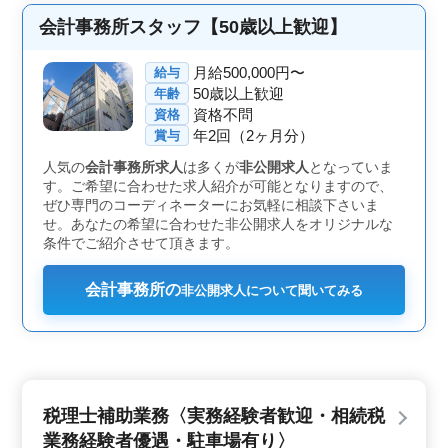
方々にとって、新たなキャリアチャレンジの場となるで
しょう。 ＜業務内容＞ 税理士事務所での業務に
会計事務所スタッフ【50歳以上歓迎】
は、仕訳や記帳代行、年末調整や給与計算、決算業務な
どが含まれます。さらに、電話応対や来客対応も行いな
月給500,000円〜
給与
がら、月次巡回監査や申告書作成などの税務関連業務を
50歳以上歓迎
年齢
サポートします。 ＜特徴＞ 当事務所では、中高年
資格不問
資格
の方々を積極的に採用し、50代や60代の方々も歓迎して
年2回（2ヶ月分）
います。また、社会保険の完備やマイカー通勤の可否な
賞与
ど、福利厚生も整っています。休日取得もしやすく、プ
人気の
会計事務所求人
は多くが
非公開求人
となっていま
ライベートとの両立が可能です。
す。ご希望に合わせた求人紹介が可能となりますので、
ぜひ専門のコーディネーターにお気軽に相談下さいま
せ。あなたの希望に合わせた非公開求人をオリジナルな
条件でご紹介させて頂きます。
会計事務所の
非公開求人について聞いてみる
税理士補助業務〈実務経験者歓迎・相続税
業務経験者優遇・駐車場有り〉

Task brief: Would you set down exactly the lines from the line with "条件でご紹介させて頂きます。" through the last one in the material?

Solution to this task:
条件でご紹介させて頂きます。
会計事務所の
非公開求人について聞いてみる
税理士補助業務〈実務経験者歓迎・相続税
業務経験者優遇・駐車場有り〉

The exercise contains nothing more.